Niedawna awaria ePUAP przypomniała nam wszystkim, że w Polsce jest pewien poważny problem z informatyzacją administracji publicznej. Systemy stworzone za miliony złotych mogą służyć tylko tysiącom, setkom, a czasem nawet tylko dziesiątkom obywateli. Co gorsza, te systemy są mocno zawodne toteż nic dziwnego, że wielu Polaków nadal preferuje osobisty kontakt z urzędnikiem. Wciąż wielu z nas nie wierzy, że da się załatwiać sprawy w urzędzie przez internet.

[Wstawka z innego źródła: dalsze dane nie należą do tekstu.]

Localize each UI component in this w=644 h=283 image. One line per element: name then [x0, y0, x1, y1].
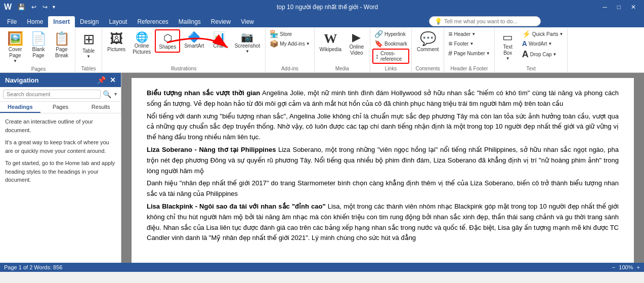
dropcap-button[interactable]: A Drop Cap ▼ — [520, 49, 566, 60]
table-dropdown[interactable]: ▼ — [87, 54, 91, 59]
chart-button[interactable]: 📊 Chart — [208, 29, 231, 51]
blank-page-button[interactable]: 📄 BlankPage — [27, 29, 50, 60]
footer-dropdown[interactable]: ▼ — [469, 42, 474, 46]
ribbon-group-addins: 🏪 Store 📦 My Add-ins ▼ Add-ins — [266, 28, 314, 72]
close-btn[interactable]: ✕ — [627, 3, 640, 12]
tab-references[interactable]: References — [132, 16, 173, 27]
comment-button[interactable]: 💬 Comment — [414, 29, 442, 54]
footer-icon: ≡ — [448, 39, 452, 48]
doc-bold-3: Lisa Blackpink - Ngôi sao đa tài với nha… — [147, 203, 326, 210]
blank-page-label: BlankPage — [32, 47, 45, 59]
addins-vertical: 🏪 Store 📦 My Add-ins ▼ — [268, 29, 312, 48]
pictures-icon: 🖼 — [110, 31, 123, 47]
minimize-btn[interactable]: ─ — [598, 3, 611, 12]
addins-label: Add-ins — [281, 65, 298, 71]
cover-page-button[interactable]: 🖼️ CoverPage ▼ — [4, 29, 26, 65]
my-addins-label: My Add-ins — [280, 41, 305, 47]
tab-design[interactable]: Design — [75, 16, 104, 27]
quick-access-dropdown[interactable]: ▼ — [52, 5, 56, 10]
ribbon-group-illustrations: 🖼 Pictures 🌐 OnlinePictures ⬡ Shapes 🔷 S… — [102, 28, 266, 72]
shapes-icon: ⬡ — [163, 32, 172, 44]
page-break-button[interactable]: 📋 PageBreak — [51, 29, 73, 60]
cross-reference-icon: ↕ — [375, 52, 379, 60]
textbox-dropdown[interactable]: ▼ — [506, 56, 510, 61]
maximize-btn[interactable]: □ — [613, 3, 625, 12]
wordart-button[interactable]: A WordArt ▼ — [520, 39, 566, 48]
title-bar-left: W 💾 ↩ ↪ ▼ — [4, 3, 56, 12]
pages-items: 🖼️ CoverPage ▼ 📄 BlankPage 📋 PageBreak — [4, 29, 73, 65]
ribbon-group-tables: ⊞ Table ▼ Tables — [75, 28, 102, 72]
doc-paragraph-5: Lisa Blackpink - Ngôi sao đa tài với nha… — [147, 201, 619, 244]
quick-access-redo[interactable]: ↪ — [40, 3, 50, 12]
tab-file[interactable]: File — [2, 16, 22, 27]
online-video-label: OnlineVideo — [350, 44, 364, 56]
page-number-button[interactable]: # Page Number ▼ — [446, 49, 492, 58]
doc-paragraph-3: Liza Soberano - Nàng thơ tại Philippines… — [147, 145, 619, 176]
zoom-controls: − 100% + — [612, 264, 640, 270]
document-area[interactable]: Biểu tượng nhan sắc vượt thời gian Angel… — [121, 73, 644, 263]
smartart-icon: 🔷 — [188, 31, 200, 43]
quick-access-undo[interactable]: ↩ — [29, 3, 38, 12]
nav-close-icon[interactable]: ✕ — [110, 76, 116, 84]
nav-content-line3: To get started, go to the Home tab and a… — [5, 159, 116, 184]
online-pictures-button[interactable]: 🌐 OnlinePictures — [130, 29, 154, 57]
wordart-dropdown[interactable]: ▼ — [548, 42, 552, 46]
online-video-button[interactable]: ▶ OnlineVideo — [346, 29, 368, 58]
illustrations-label: Illustrations — [171, 65, 197, 71]
header-footer-vertical: ≡ Header ▼ ≡ Footer ▼ # Page Number ▼ — [446, 29, 492, 58]
store-button[interactable]: 🏪 Store — [268, 29, 312, 38]
tab-mailings[interactable]: Mailings — [174, 16, 206, 27]
bookmark-icon: 🔖 — [374, 39, 383, 48]
cross-reference-button[interactable]: ↕ Cross-reference — [372, 49, 409, 64]
textbox-button[interactable]: ▭ TextBox ▼ — [497, 29, 519, 63]
quickparts-dropdown[interactable]: ▼ — [559, 32, 563, 36]
my-addins-button[interactable]: 📦 My Add-ins ▼ — [268, 39, 312, 48]
bookmark-button[interactable]: 🔖 Bookmark — [372, 39, 409, 48]
links-items: 🔗 Hyperlink 🔖 Bookmark ↕ Cross-reference — [372, 29, 409, 65]
quickparts-label: Quick Parts — [532, 31, 559, 37]
links-label: Links — [385, 65, 397, 71]
tell-me-input[interactable] — [444, 18, 535, 24]
smartart-button[interactable]: 🔷 SmartArt — [181, 29, 207, 51]
shapes-button[interactable]: ⬡ Shapes — [155, 29, 180, 53]
nav-search-dropdown[interactable]: ▼ — [113, 92, 118, 97]
tab-insert[interactable]: Insert — [48, 16, 75, 27]
tab-home[interactable]: Home — [22, 16, 48, 27]
nav-search-icon[interactable]: 🔍 — [101, 89, 113, 99]
nav-tab-results[interactable]: Results — [80, 102, 121, 113]
pictures-button[interactable]: 🖼 Pictures — [104, 29, 128, 54]
tab-layout[interactable]: Layout — [104, 16, 132, 27]
screenshot-label: Screenshot — [235, 43, 261, 49]
page-number-dropdown[interactable]: ▼ — [486, 51, 490, 56]
wikipedia-button[interactable]: W Wikipedia — [317, 29, 345, 54]
header-dropdown[interactable]: ▼ — [471, 32, 476, 36]
store-label: Store — [280, 31, 292, 37]
nav-pin-icon[interactable]: 📌 — [97, 76, 106, 84]
tell-me-bar[interactable]: 💡 — [429, 16, 541, 26]
pictures-label: Pictures — [107, 47, 125, 53]
screenshot-dropdown[interactable]: ▼ — [245, 49, 249, 54]
zoom-out-btn[interactable]: − — [612, 264, 615, 270]
tab-view[interactable]: View — [236, 16, 259, 27]
footer-button[interactable]: ≡ Footer ▼ — [446, 39, 492, 48]
nav-tab-headings[interactable]: Headings — [0, 102, 40, 113]
tab-review[interactable]: Review — [206, 16, 236, 27]
header-button[interactable]: ≡ Header ▼ — [446, 29, 492, 38]
zoom-in-btn[interactable]: + — [637, 264, 640, 270]
quickparts-button[interactable]: ⚡ Quick Parts ▼ — [520, 29, 566, 38]
screenshot-button[interactable]: 📷 Screenshot ▼ — [232, 29, 264, 56]
hyperlink-button[interactable]: 🔗 Hyperlink — [372, 29, 409, 38]
title-bar: W 💾 ↩ ↪ ▼ top 10 người đẹp nhất thế giới… — [0, 0, 644, 14]
chart-label: Chart — [213, 43, 225, 49]
wordart-label: WordArt — [529, 41, 547, 47]
nav-search-input[interactable] — [3, 90, 101, 99]
dropcap-dropdown[interactable]: ▼ — [553, 52, 557, 57]
table-button[interactable]: ⊞ Table ▼ — [77, 29, 100, 60]
page-break-label: PageBreak — [55, 47, 68, 59]
online-pictures-label: OnlinePictures — [133, 43, 151, 55]
quick-access-save[interactable]: 💾 — [16, 3, 27, 12]
ribbon-group-comments: 💬 Comment Comments — [412, 28, 444, 72]
my-addins-dropdown[interactable]: ▼ — [306, 42, 310, 46]
nav-tab-pages[interactable]: Pages — [40, 102, 81, 113]
cover-dropdown[interactable]: ▼ — [13, 59, 17, 64]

Problem jest znany nie od dziś. W roku 2012, gdy powstało pierwsze ministerstwo cyfryzacji, ówczesny rząd zapowiadał uporządkowanie "stajni augiasza". Niestety nie udało się tego zrobić, a teraz przed tym zadaniem staje kolejna osoba - minister Anna Streżyńska. Wczoraj w Sejmie przedstawiła ona podsumowanie działań związanych z administracją państwa w latach 2007-2015. Wystąpienie pani minister zostało w całości opublikowane na stronie Ministerstwa Cyfryzacji.